§ **Stored records**
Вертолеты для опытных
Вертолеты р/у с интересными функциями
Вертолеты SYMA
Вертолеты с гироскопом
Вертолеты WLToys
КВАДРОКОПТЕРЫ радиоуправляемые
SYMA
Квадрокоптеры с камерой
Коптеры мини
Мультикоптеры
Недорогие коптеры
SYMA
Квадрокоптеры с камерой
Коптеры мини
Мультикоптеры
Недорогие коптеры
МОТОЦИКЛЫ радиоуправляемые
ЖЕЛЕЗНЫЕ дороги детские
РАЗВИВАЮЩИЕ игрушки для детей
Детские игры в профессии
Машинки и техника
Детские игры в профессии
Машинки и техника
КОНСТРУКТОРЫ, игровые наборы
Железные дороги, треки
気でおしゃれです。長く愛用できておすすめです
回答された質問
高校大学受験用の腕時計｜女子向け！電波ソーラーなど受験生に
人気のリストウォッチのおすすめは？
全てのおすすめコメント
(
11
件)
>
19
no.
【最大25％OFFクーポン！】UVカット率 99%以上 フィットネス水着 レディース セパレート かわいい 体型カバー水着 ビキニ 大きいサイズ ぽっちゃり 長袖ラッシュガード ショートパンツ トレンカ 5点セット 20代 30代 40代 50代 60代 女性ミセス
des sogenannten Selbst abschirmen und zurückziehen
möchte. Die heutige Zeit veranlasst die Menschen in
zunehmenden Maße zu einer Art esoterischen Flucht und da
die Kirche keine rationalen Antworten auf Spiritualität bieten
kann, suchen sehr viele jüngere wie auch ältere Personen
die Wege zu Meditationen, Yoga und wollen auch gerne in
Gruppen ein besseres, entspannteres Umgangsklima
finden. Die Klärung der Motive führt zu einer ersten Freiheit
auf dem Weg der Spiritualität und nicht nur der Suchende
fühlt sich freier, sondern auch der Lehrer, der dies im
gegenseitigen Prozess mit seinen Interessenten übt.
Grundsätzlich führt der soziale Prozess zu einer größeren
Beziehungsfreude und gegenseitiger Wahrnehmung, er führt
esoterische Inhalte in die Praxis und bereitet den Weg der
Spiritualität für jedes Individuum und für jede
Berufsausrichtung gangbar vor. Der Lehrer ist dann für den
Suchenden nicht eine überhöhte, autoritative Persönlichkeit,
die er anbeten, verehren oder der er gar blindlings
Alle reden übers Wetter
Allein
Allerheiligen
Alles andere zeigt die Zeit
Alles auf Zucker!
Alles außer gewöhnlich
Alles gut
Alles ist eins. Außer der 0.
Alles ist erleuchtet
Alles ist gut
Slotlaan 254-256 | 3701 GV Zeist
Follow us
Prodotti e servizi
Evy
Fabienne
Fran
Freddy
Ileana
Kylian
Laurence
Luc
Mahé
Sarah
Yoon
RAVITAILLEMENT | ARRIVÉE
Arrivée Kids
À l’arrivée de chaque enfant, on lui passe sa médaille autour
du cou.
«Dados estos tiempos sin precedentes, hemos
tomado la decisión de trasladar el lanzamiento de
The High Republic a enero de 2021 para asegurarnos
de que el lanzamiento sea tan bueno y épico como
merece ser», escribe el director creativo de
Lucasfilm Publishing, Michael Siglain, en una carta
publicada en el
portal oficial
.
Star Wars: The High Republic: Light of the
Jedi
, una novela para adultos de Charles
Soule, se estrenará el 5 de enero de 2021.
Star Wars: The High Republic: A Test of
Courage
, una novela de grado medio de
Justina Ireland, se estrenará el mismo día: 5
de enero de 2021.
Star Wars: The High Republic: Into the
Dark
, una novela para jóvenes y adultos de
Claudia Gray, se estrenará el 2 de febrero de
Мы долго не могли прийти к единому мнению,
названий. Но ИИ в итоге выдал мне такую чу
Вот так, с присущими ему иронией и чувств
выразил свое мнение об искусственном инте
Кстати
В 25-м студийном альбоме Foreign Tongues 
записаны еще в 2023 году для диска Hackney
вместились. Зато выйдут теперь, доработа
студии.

--

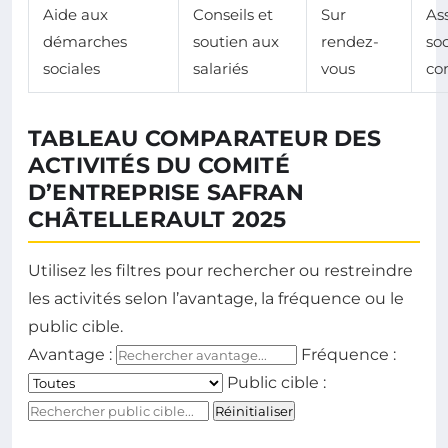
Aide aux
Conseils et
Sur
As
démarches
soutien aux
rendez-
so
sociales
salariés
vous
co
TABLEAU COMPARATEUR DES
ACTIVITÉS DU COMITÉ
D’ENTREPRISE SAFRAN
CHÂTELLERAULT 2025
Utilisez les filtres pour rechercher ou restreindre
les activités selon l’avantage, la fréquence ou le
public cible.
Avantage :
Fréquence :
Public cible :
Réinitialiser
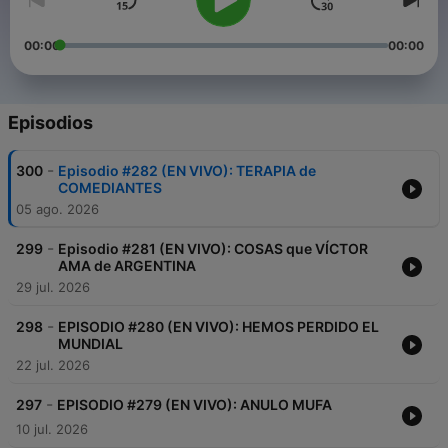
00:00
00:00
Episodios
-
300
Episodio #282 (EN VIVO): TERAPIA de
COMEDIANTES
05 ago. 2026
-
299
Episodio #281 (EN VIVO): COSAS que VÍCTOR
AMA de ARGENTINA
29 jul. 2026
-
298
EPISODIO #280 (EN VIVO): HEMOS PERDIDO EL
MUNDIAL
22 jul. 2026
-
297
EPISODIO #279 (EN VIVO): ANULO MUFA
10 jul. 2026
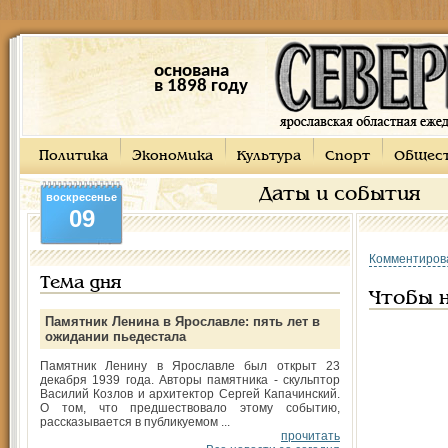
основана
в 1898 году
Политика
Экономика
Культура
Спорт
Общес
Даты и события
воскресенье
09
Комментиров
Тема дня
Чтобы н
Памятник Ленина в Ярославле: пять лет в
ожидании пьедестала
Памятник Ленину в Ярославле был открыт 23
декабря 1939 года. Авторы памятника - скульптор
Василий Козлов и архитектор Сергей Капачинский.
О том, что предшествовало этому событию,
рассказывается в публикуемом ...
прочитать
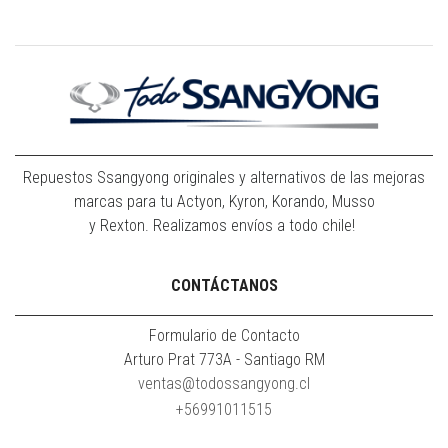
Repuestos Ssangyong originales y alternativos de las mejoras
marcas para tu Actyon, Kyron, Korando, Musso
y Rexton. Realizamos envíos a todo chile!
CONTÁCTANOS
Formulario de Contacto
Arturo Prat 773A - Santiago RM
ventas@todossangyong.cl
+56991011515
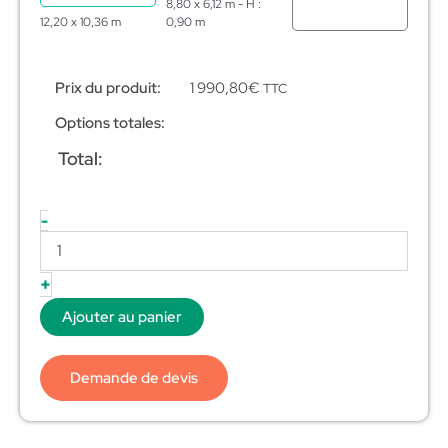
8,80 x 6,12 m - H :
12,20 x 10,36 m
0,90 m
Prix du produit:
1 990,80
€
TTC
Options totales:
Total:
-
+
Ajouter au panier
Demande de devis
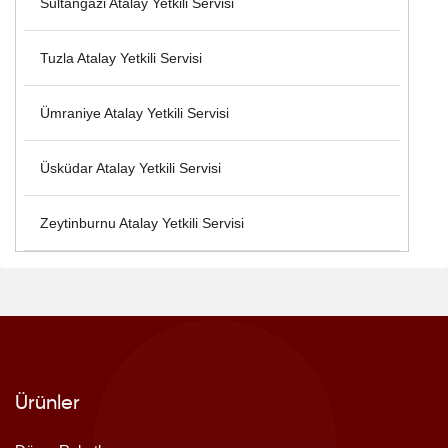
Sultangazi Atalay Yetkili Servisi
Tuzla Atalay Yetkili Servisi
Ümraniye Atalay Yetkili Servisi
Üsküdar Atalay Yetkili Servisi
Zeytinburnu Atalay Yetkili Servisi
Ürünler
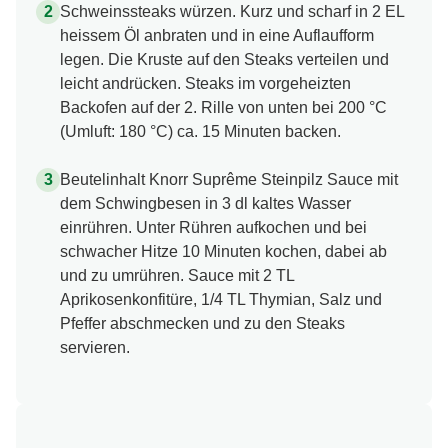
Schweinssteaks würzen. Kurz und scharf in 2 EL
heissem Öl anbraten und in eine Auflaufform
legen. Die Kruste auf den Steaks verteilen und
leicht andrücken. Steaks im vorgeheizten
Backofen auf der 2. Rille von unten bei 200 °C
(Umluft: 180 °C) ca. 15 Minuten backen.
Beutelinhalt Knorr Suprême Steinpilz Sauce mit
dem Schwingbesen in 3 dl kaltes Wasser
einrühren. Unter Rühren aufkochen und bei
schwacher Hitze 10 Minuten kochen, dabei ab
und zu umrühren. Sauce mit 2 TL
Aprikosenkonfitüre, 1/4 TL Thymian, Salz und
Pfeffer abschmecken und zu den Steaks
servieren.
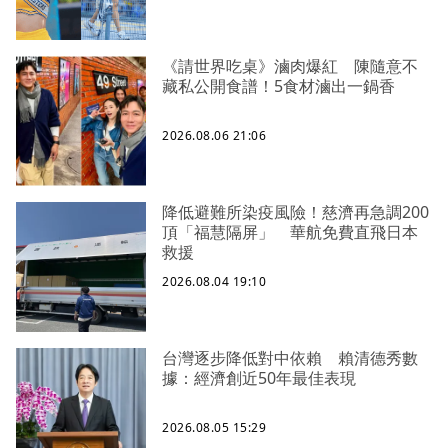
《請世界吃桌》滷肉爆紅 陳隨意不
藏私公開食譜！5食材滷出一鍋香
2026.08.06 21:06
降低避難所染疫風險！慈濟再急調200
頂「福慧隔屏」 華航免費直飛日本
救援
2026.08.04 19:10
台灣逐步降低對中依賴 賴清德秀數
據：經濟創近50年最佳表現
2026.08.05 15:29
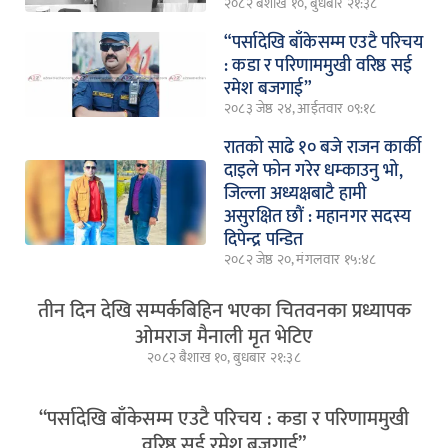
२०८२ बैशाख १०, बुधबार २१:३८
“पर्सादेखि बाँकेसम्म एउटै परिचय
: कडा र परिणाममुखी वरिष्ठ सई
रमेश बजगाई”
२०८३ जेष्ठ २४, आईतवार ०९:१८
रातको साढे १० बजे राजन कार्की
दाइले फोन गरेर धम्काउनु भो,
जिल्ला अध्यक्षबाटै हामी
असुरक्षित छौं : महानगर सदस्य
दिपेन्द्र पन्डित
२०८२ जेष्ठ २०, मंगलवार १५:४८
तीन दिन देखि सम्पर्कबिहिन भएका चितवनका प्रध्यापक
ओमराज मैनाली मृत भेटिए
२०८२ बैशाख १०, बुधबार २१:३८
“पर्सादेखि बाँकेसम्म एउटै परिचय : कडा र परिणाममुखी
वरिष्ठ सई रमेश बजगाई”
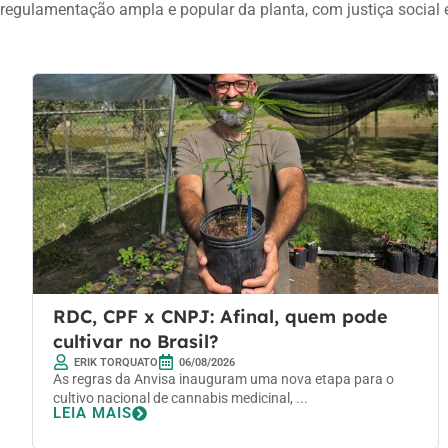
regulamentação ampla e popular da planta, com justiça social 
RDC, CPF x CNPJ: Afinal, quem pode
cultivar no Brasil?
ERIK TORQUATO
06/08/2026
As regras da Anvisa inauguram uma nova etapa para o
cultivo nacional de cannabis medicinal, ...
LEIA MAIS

---

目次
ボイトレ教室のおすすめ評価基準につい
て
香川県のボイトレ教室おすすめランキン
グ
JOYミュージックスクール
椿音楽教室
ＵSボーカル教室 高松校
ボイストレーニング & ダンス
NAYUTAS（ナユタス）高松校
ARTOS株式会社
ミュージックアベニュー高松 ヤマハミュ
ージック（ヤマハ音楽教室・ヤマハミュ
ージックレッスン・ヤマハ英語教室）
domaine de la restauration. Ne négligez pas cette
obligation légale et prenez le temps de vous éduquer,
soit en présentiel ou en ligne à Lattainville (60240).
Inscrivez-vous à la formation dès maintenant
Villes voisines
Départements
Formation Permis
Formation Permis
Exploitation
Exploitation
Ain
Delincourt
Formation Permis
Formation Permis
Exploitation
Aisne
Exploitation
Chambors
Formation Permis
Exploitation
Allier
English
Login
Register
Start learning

§ **What the task requires**
Every line above holding the string "Sauce" should be listed.

§ **Completed task**
Beutelinhalt Knorr Suprême Steinpilz Sauce mit
und zu umrühren. Sauce mit 2 TL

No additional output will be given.